Llevó esta vida tres meses, en los que ayudó a su capitán en trece abordajes; y luego se las arregló para volver a su propia chalupa, La Venganza, al mando de Richards. Y fue una decisión acertada, pues la noche siguiente Barbanegra, a la entrada de su isla de Okerecok, fue atacado por el teniente Maynard, que venía de Bathtown. Barbanegra murió en el combate, y el teniente ordenó que le cortaran la cabeza y la amarraran en el penol del bauprés; así lo hicieron.
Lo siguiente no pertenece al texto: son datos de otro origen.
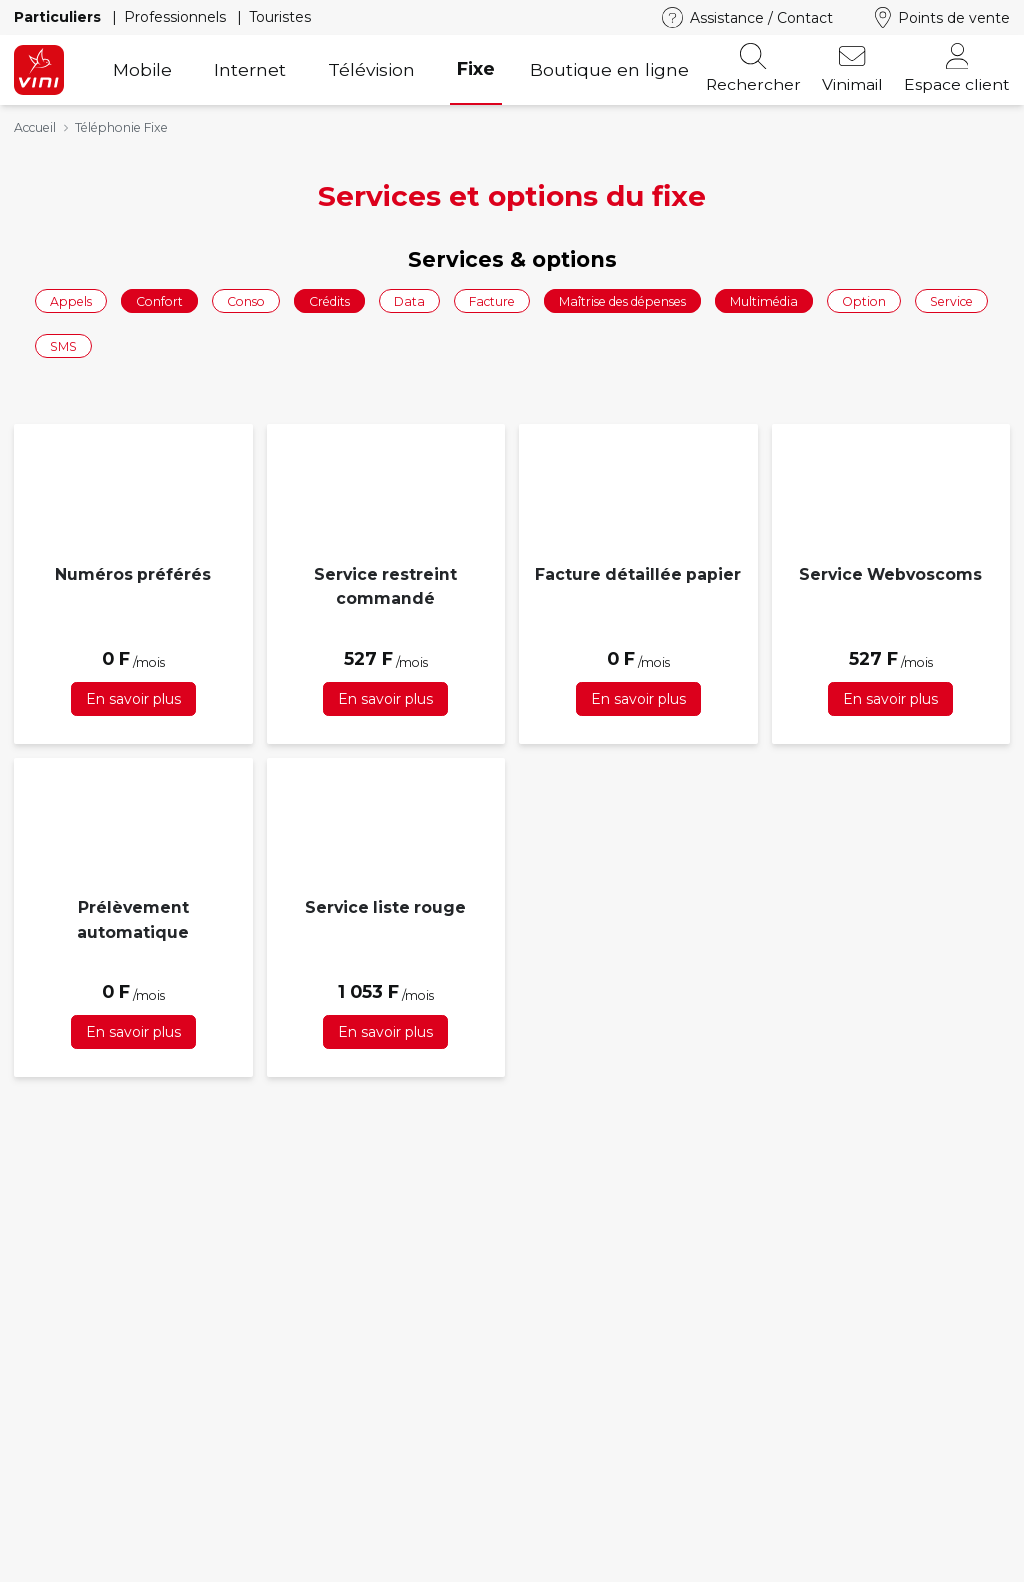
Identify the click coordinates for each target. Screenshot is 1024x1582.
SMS (63, 346)
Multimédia (764, 300)
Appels (71, 300)
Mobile (142, 69)
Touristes (280, 17)
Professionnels (177, 17)
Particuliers (59, 17)
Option (864, 300)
Entretanto, el pobre capitán Thomas huyó hacia Carolina del Sur y navegó apesadumbrado unas semanas más. El gobernador de Charlestown, advertido de su paso, envió al capitán Rhet para que lo capturara en la isla de Sullivans. El capitán Thomas se dejó coger. Fue conducido a Charlestown con gran pompa, bajo el nombre de mayor Stede Bonnet, identidad que volvió a asumir en cuanto pudo. Fue encarcelado hasta el 10 de noviembre de 1718, fecha en que compareció ante la corte del vicealmirantazgo. El presidente del tribunal, Nicolas Trot, le condenó a muerte con este bellísimo discurso:

—Mayor Stede Bonnet, es usted culpable de dos delitos de piratería, pero sabe que ha saqueado al menos trece navíos. Así que podrían imputársele once cargos más; pero dos serán suficiente —dijo Nicolas Trot— , pues van en contra de la ley divina que ordena: no robarás (Éxodo, 20, 15), y el apóstol san Pablo declara expresamente que los ladrones no heredarán el Reino de Dios (Corintios I, 6, 10). Y además es usted culpable de homicidio: y los asesinos — añadió Nicolas Trot — se consumirán también en el lago abrasador de fuego y azufre que es la segunda muerte (Apocalipsis, 21, 8). Y ¿quién podrá, así, habitar en el fuego eterno? (Isaías, 33, 14). ¡Ah!, mayor Stede Bonnet, me temo que los principios religiosos que le inculcaron en su juventud — prosiguió Nicolas Trot — se han corrompido con su mala vida y excesiva entrega a la literatura y a la vana filosofía de estos tiempos; pues, si su placer hubiera residido en la ley de lo Eterno — señaló Nicolas Trot — , y hubiera meditado sobre eso día y noche (Salmos, 1, 2), habría comprendido que la palabra de Dios era una antorcha a sus pies y una luz en su sendero (Salmos, 119, 105). Pero no lo ha hecho. Así que lo único que le queda es confiar en el Cordero de Dios — dijo Nicolas Trot — que quita el pecado del mundo (Juan, 1, 29), que ha venido a salvar lo que estaba perdido (Mateo, 18, 11), y ha prometido acoger a quien volviera a él (Juan, 6, 37). De manera que si quiere volver a él, aunque sea tarde — continuó Nicolas Trot — , como los obreros de la undécima hora en la parábola de los trabajadores de la viña (Mateo, 20, 6–9), todavía podrá recibirlo. No obstante, el tribunal dictamina — dijo Nicolas Trot — que sea usted conducido al lugar de la ejecución donde será colgado por el cuello hasta que la muerte le sobrevenga.

El mayor Stede Bonnet, después de escuchar arrepentido el discurso del presidente del tribunal, Nicolas Trot, fue ahorcado ese mismo día en Charlestown por ladrón y pirata.